Kirsty Scott 

Suicide vow woman in hospital as trial ends

A multiple sclerosis sufferer who vowed to take her own life at the end of her trial for using cannabis to alleviate her symptoms was taken to hospital yesterday hours after she apparently learned that the charges against her were to be dropped.
  
  


A multiple sclerosis sufferer who vowed to take her own life at the end of her trial for using cannabis to alleviate her symptoms was taken to hospital yesterday hours after she apparently learned that the charges against her were to be dropped.

Biz Ivol, 55, from South Ronaldsay, had said she would commit suicide following her trial for possession, distribution and production of cannabis in Orkney.

Ms Ivol had said that her health had deteriorated to the point where she did not want to carry on, and she hoped her death would be a final protest for the decriminalisation of cannabis for medical use.

Ms Ivol was well-known in the islands for making cannabis chocolates which she sent to fellow MS sufferers. After being diagnosed with MS in the early 1990s, she was encouraged to try the drug by a doctor who was unable to alleviate her symptoms with conventional medicines.

Ms Ivol was taken to Balfour hospital in Kirkwall after she was found unconscious by friends yesterday.

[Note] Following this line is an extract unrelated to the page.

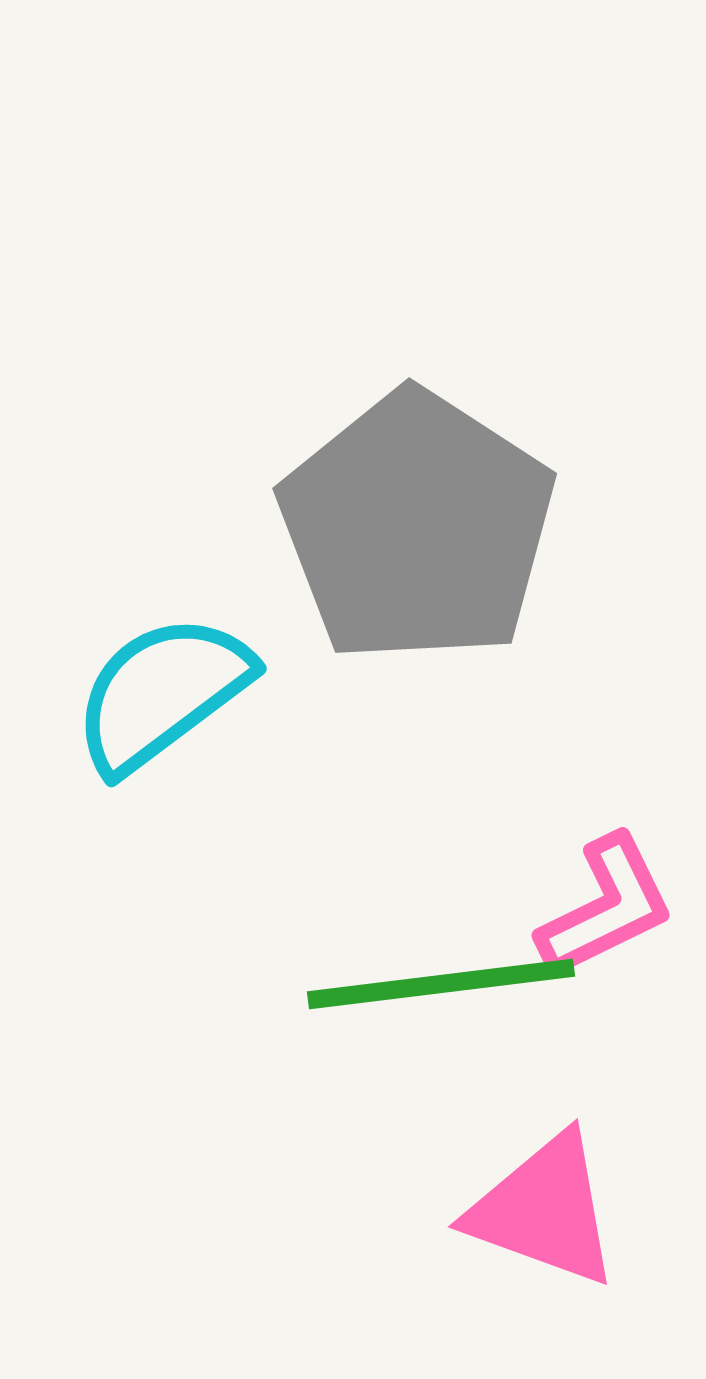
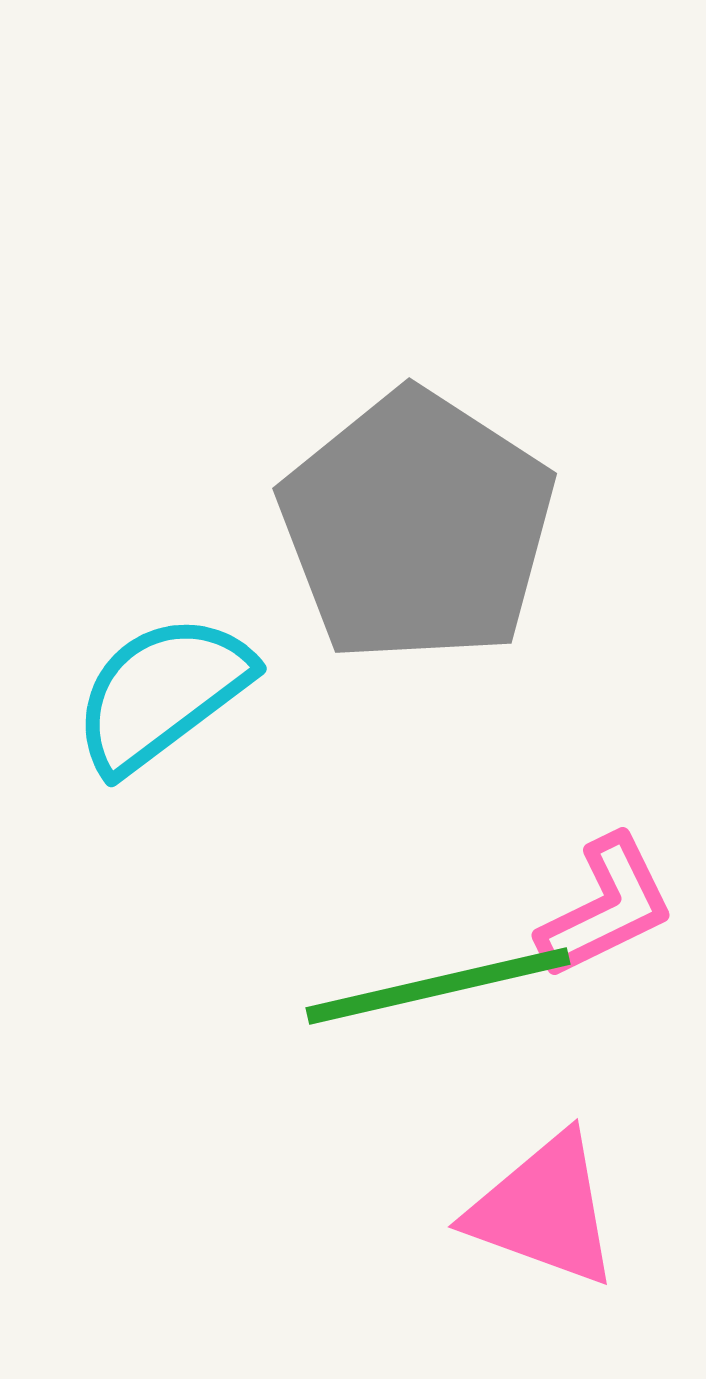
green line: moved 3 px left, 2 px down; rotated 6 degrees counterclockwise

Rumours that the case was about to end were confirmed at Kirkwall sheriff court shortly afterwards, when the charges against Ms Ivol were dropped on medical grounds.

Friends who had travelled to the Orkneys to support Ms Ivol said the alarm was raised at 9am, when she did not answer the door or respond to phone calls.

Her condition in hospital was said to be stable.

· Doctors' leaders yesterday rejected a call to urge the legalisation of cannabis for the treatment of patients suffering from multiple sclerosis, adds John Carvel.

After a heated debate at the British Medical Association conference in Torquay, a majority decided legalisation would send the wrong message to other drug users. The BMA will press for cannabinoid drugs to be made more widely available on prescription.